Deciding which type of formula to feed your baby is the first hurdle. Choosing what form to try out is the next one! Generally speaking you have three options. These include:
- Ready to feed
- Concentrated liquid
Powdered formula will need to be mixed together with water before you can feed it to your little one. It typically comes in canisters with a little scoop and travel size packs are also available. It tends to be one of the cheaper options available, but it can be inconvenient to use due to having to carry around water wherever you go. It also takes longer to prepare than the other forms available and is known to give some babies constipation.
The ready to feed formulas are by far the most popular due to their convenience. They’re already made up and mixed together, so all you need to do is put them in a bottle to feed your baby. However, you do pay for this convenience. Ready to feed variations are the most expensive so if you’re on a budget it might not be the best option.
Concentrated liquid comes in a container and just like with powder, it needs to be mixed with water before feeding. It’s less messy than powder, but is a little more expensive. This type tends to be the least common option.
How Often Should I Formula Feed?
One of the most common questions new parents have with formula feeding is how frequently should it be given? The answer is – as often as your baby wants to feed!

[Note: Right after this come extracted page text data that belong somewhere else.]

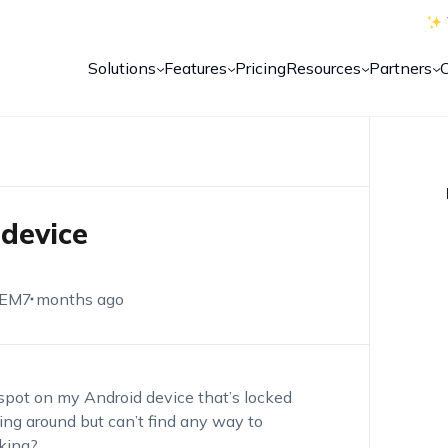
Solutions
Features
Pricing
Resources
Partners
device
UEM
7 months ago
tspot on my Android device
that’s
locked
ing around but
can’t
find any way to
king?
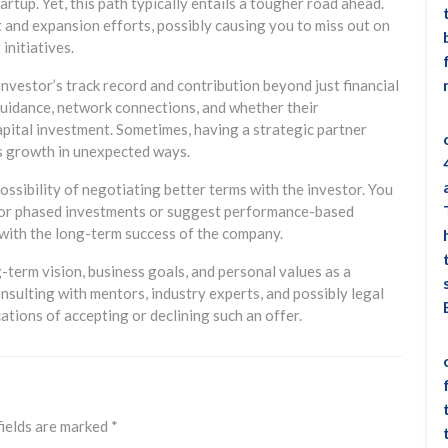
artup. Yet, this path typically entails a tougher road ahead.
and expansion efforts, possibly causing you to miss out on
initiatives.
nvestor’s track record and contribution beyond just financial
 guidance, network connections, and whether their
pital investment. Sometimes, having a strategic partner
’s growth in unexpected ways.
 possibility of negotiating better terms with the investor. You
 for phased investments or suggest performance-based
s with the long-term success of the company.
g-term vision, business goals, and personal values as a
sulting with mentors, industry experts, and possibly legal
cations of accepting or declining such an offer.
fields are marked
*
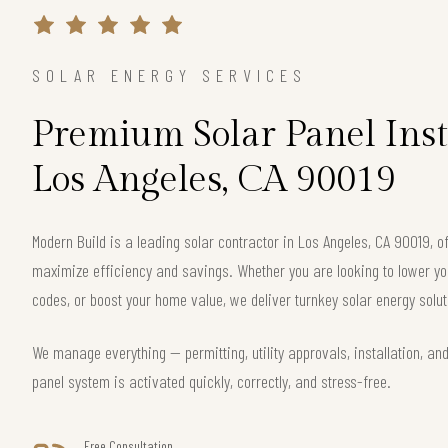
SOLAR ENERGY SERVICES
Premium Solar Panel Inst
Los Angeles, CA 90019
Modern Build is a leading solar contractor in Los Angeles, CA 90019, 
maximize efficiency and savings. Whether you are looking to lower your
codes, or boost your home value, we deliver turnkey solar energy solut
We manage everything — permitting, utility approvals, installation, an
panel system is activated quickly, correctly, and stress-free.
Free Consultation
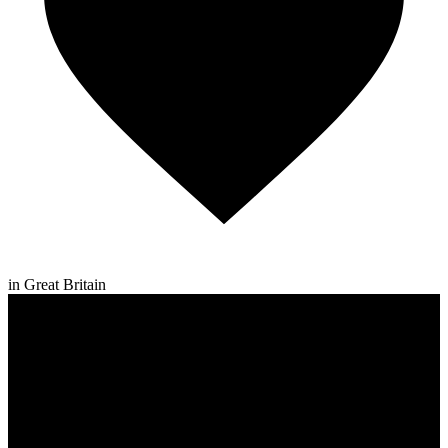
in Great Britain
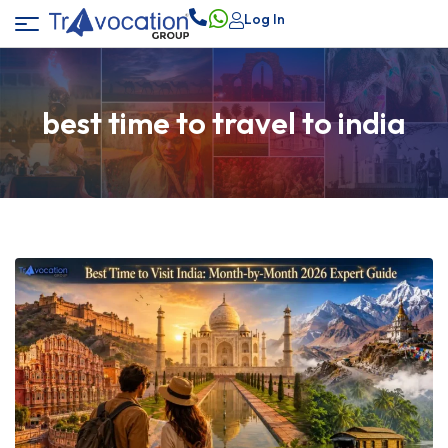
Log In
best time to travel to india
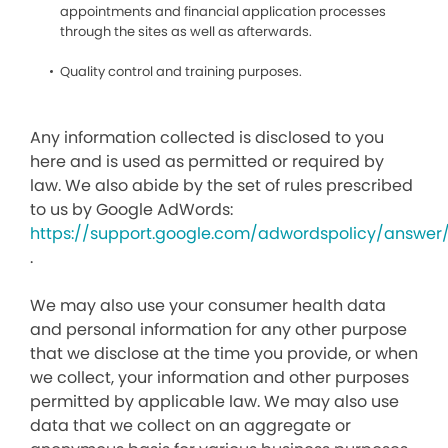
appointments and financial application processes
through the sites as well as afterwards.
Quality control and training purposes.
Any information collected is disclosed to you
here and is used as permitted or required by
law. We also abide by the set of rules prescribed
to us by Google AdWords:
https://support.google.com/adwordspolicy/answer
.
We may also use your consumer health data
and personal information for any other purpose
that we disclose at the time you provide, or when
we collect, your information and other purposes
permitted by applicable law. We may also use
data that we collect on an aggregate or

The only exception to this is if your little one is regurgitating a lot of milk back up. Even when you follow the guide on the back of the formula, your baby might not be able to handle the amount it recommends in one sitting. So, if they do start to vomit milk up quite a lot, cut down the amount you give them, but increase the amount of feeds during the day.
Giving your baby too much milk is never a good idea. Logically, you might think this would decrease the amount of feeds you need to give them. However, in reality too much milk will simply make your baby sick and they could gain a lot of weight very quickly. If they don’t want to finish the bottle, don’t force them. They know how much milk they want so trust when they tell you they’ve had enough.

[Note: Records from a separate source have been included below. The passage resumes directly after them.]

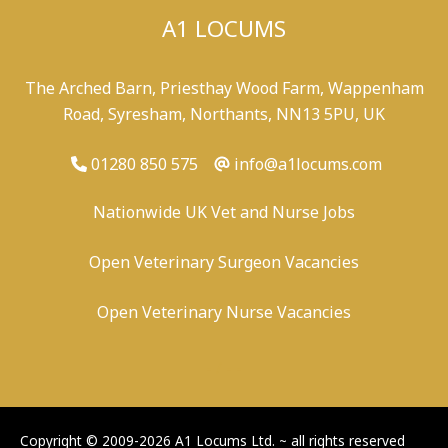
A1 LOCUMS
The Arched Barn, Priesthay Wood Farm, Wappenham
Road, Syresham, Northants, NN13 5PU, UK
01280 850 575
info@a1locums.com
Nationwide UK Vet and Nurse Jobs
Open Veterinary Surgeon Vacancies
Open Veterinary Nurse Vacancies
-
/
-
-
Copyright © 2009-2026 A1 Locums Ltd.
~ all rights reserved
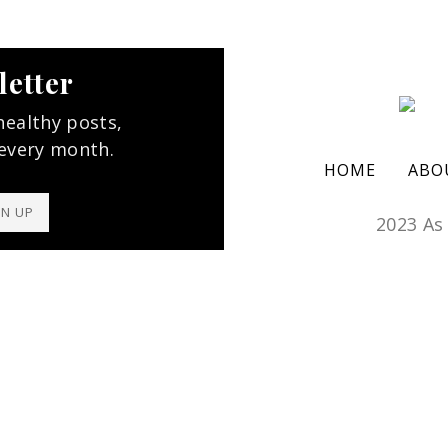
letter
healthy posts,
 every month.
HOME
ABO
GN UP
2023 As 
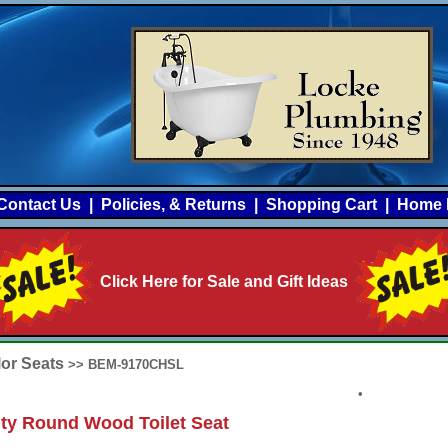
Contact Us
|
Policies, & Returns
|
Shopping Cart
|
Home 
Click Here for Sale and Gift Ideas
lor Seats
>> BEM-9170CHSL
•
ty Round Wood Toilet Seat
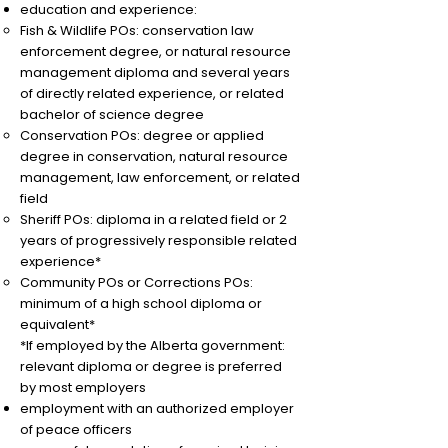
education and experience:​
Fish & Wildlife POs: conservation law
enforcement degree, or natural resource
management diploma and several years
of directly related experience, or related
bachelor of science degree
Conservation POs: degree or applied
degree in conservation, natural resource
management, law enforcement, or related
field
Sheriff POs: diploma in a related field or 2
years of progressively responsible related
experience*
Community POs or Corrections POs:
minimum of a high school diploma or
equivalent*
*If employed by the Alberta government:
relevant diploma or degree is preferred
by most employers
​employment with an authorized employer
of peace officers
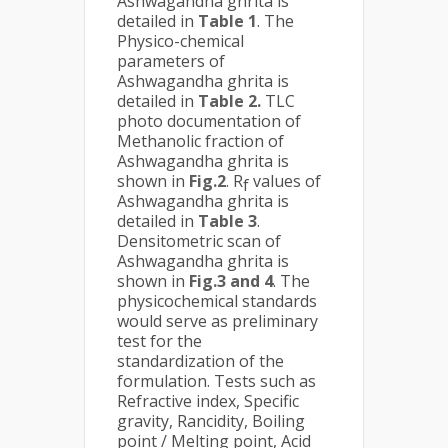
Ashwagandha ghrita is
detailed in
Table 1
. The
Physico-chemical
parameters of
Ashwagandha ghrita is
detailed in
Table 2.
TLC
photo documentation of
Methanolic fraction of
Ashwagandha ghrita is
shown in
Fig.2
. R
values of
f
Ashwagandha ghrita is
detailed in
Table 3
.
Densitometric scan of
Ashwagandha ghrita is
shown in
Fig.3 and 4
. The
physicochemical standards
would serve as preliminary
test for the
standardization of the
formulation. Tests such as
Refractive index, Specific
gravity, Rancidity, Boiling
point / Melting point, Acid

It’s estimated that by the time infants are one week of age, they’ll typically be asking for around 150-200ml of formula for every kg they weigh, per day. However, it’s worth noting that each baby is different so will require varying levels of milk. If you’re concerned about how much you should be feeding your little one, ask your doctor or pediatrician.
These are the most basic things you need to know about infant formula. Remember, if you have any concerns over feeding your little one formula, you can ask your doctor for advice. There is no evidence that one brand of formula is better than another. So choose whichever you feel most comfortable with and consider starting out with cow’s milk based formulas if you can.
I have read in another of your blogs that soy milk is not that good for our baby, even if it is a good alternative I will not use it for my baby. Since my wife cannot breastfeed I will probably give my baby a goat milk, I heard that this milk has a lot of nutrients and protect our child from allergies.
In some cases soy milk can be the right choice, in many cases it is not. I would always recommend talking with a pediatrician before making any decisions on alternative milk sources, especially if not using formula. Goat milk is closer to cow’s milk than human milk and is not recommended for consumption under the age of 6 months.
Taking some time to talk over your options with a pediatrician will help you decide the best option and avoid any potentially nasty side effects, as you well know it’s very important for them to get the proper nutrients, especially when they can’t get them from food yet. 🙂
Our baby was born through C section and the new mother did not lactate for two days. Therefore, for two days, we fed baby formula. Even when the new mother began to lactate, we had to continue feeding baby formula because the breast milk was never enough. After 25 days of delievery,we traveled to our farm where we have a dairy farm of our own. We began feeding cow milk to the baby. For the first six months, we only fed mother’s milk and cow’s milk.